Fridays for Future - Rechtfertigung für Schuleschwänzen?


Von Sophie Katenhusen - Ihr habt bestimmte schon alle von "Fridays for Future" gehört. Morgen findet der "Earthstrike" statt. Doch worum geht es da eigentlich genau?



Das Konzept Schulstreik fürs Klima verbreitet sich schon seit Längerem auch in Deutschland. Die Initiative Fridays for Future, wo die Schüler während der Schulzeit jeden Freitag auf die Straße gehen und demonstrieren, wird zur Zeit sehr kritisiert. Alles fing an im August 2018, als die noch 15-jährige schwedische Schülerin Greta Thunberg sich mit einem Schild mit der Aufschrift „Schulstreik fürs Klima“ vor das schwedische Reichstagsgebäude in Stockholm setzte. Durch diesen Protest schlossen sich Schüler aus vielen europäischen Ländern ihrer Bewegung an.

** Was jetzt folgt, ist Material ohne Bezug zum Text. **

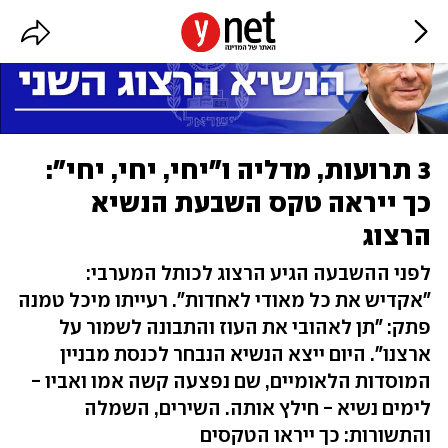
3 תרועות, מדליה ו"יחי, יחי, יחי":
כך ייראה טקס השבעת הנשיא
הרצוג
לפני ההשבעה הגיע הרצוג לכותל המערבי:
"אקדיש את כל מאודי לאחדות". רעייתו מיכל טמנה
פתק: "תן לאהובי את העוז והתבונה לשמור על
ארצנו". היום ייצא הנשיא הנבחר לכנסת מבניין
המוסדות הלאומיים, שם נפצעה קשה אמו ואביו -
לימים נשיא - חילץ אותה. השירים, השמלה
והתשורות: כך ייראו הטקסים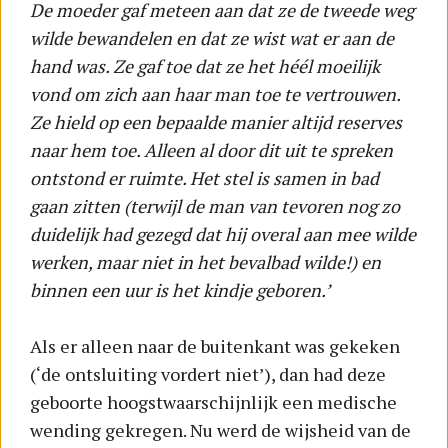
De moeder gaf meteen aan dat ze de tweede weg
wilde bewandelen en dat ze wist wat er aan de
hand was. Ze gaf toe dat ze het héél moeilijk
vond om zich aan haar man toe te vertrouwen.
Ze hield op een bepaalde manier altijd reserves
naar hem toe. Alleen al door dit uit te spreken
ontstond er ruimte. Het stel is samen in bad
gaan zitten (terwijl de man van tevoren nog zo
duidelijk had gezegd dat hij overal aan mee wilde
werken, maar niet in het bevalbad wilde!) en
binnen een uur is het kindje geboren.’
Als er alleen naar de buitenkant was gekeken
(‘de ontsluiting vordert niet’), dan had deze
geboorte hoogstwaarschijnlijk een medische
wending gekregen. Nu werd de wijsheid van de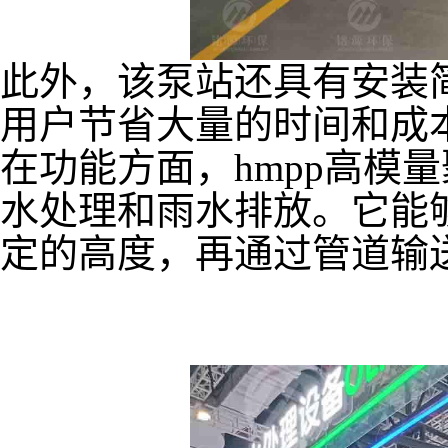
此外，该泵站还具有安装
用户节省大量的时间和成
在功能方面，
hmpp
高模量
水处理和雨水排放。它能
定的高度，再通过管道输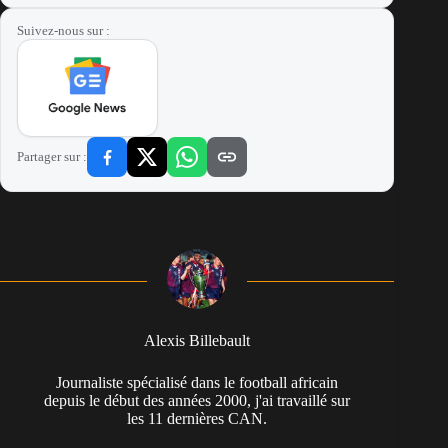
Suivez-nous sur :
Partager sur :
Alexis Billebault
Journaliste spécialisé dans le football africain
depuis le début des années 2000, j'ai travaillé sur
les 11 dernières CAN.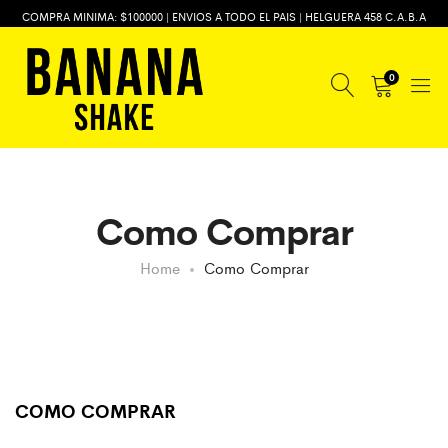
COMPRA MINIMA: $100000 | ENVIOS A TODO EL PAIS | HELGUERA 458 C.A.B.A
0
Como Comprar
Home
Como Comprar
COMO COMPRAR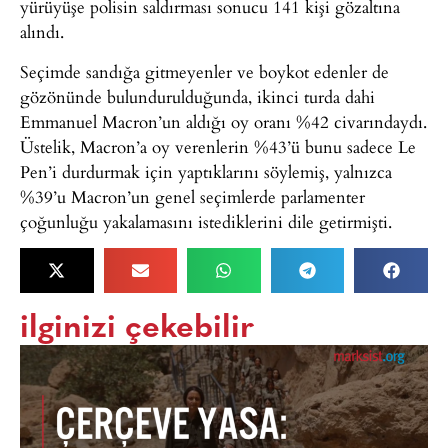
yürüyüşe polisin saldırması sonucu 141 kişi gözaltına
alındı.
Seçimde sandığa gitmeyenler ve boykot edenler de
gözönünde bulundurulduğunda, ikinci turda dahi
Emmanuel Macron’un aldığı oy oranı %42 civarındaydı.
Üstelik, Macron’a oy verenlerin %43’ü bunu sadece Le
Pen’i durdurmak için yaptıklarını söylemiş, yalnızca
%39’u Macron’un genel seçimlerde parlamenter
çoğunluğu yakalamasını istediklerini dile getirmişti.
ilginizi çekebilir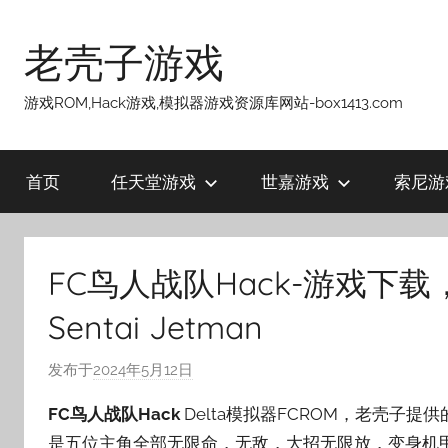
跳
至
老壳子游戏
内
容
游戏ROM,Hack游戏,模拟器游戏资源库网站-box1413.com
首页
任天堂游戏
世嘉游戏
索尼游
FC鸟人战队Hack-游戏下载，D
Sentai Jetman
发布于
2024年5月12日
作
者
FC鸟人战队Hack
Delta模拟器FCROM，老壳子提
:
是五位主角全部无限命，无敌，大招无限放，变身机甲后血
老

In Deutschland fand der erste Protest in Berlin im September 2018 statt und in Oldenburg fingen die ersten Demonstrationen ab November/Dezember 2018 an. Die Streiks sollen Politiker auf den Klimawandel aufmerksam machen, damit sie schnelle und konkrete Gegenmaßnahmen einleiten. Die Schüler und Studenten organisieren diese Freitage immer selbst, aber der Unterrichtsausfall, der zur Erzeugung von Aufmerksamkeit dienen soll, steht derzeit in der Diskussion. Den meisten Schülern wird vorgeworfen, sie würden nur deshalb demonstrieren, damit sie nicht zur Schule gehen müssen. Aber jetzt im Winter, wo die Streiks stattfinden, gehen die Schüler auch bei kaltem und nassem Wetter auf die Straße und außerdem muss man sich erst einmal trauen, die Schule für so etwas zu schwänzen.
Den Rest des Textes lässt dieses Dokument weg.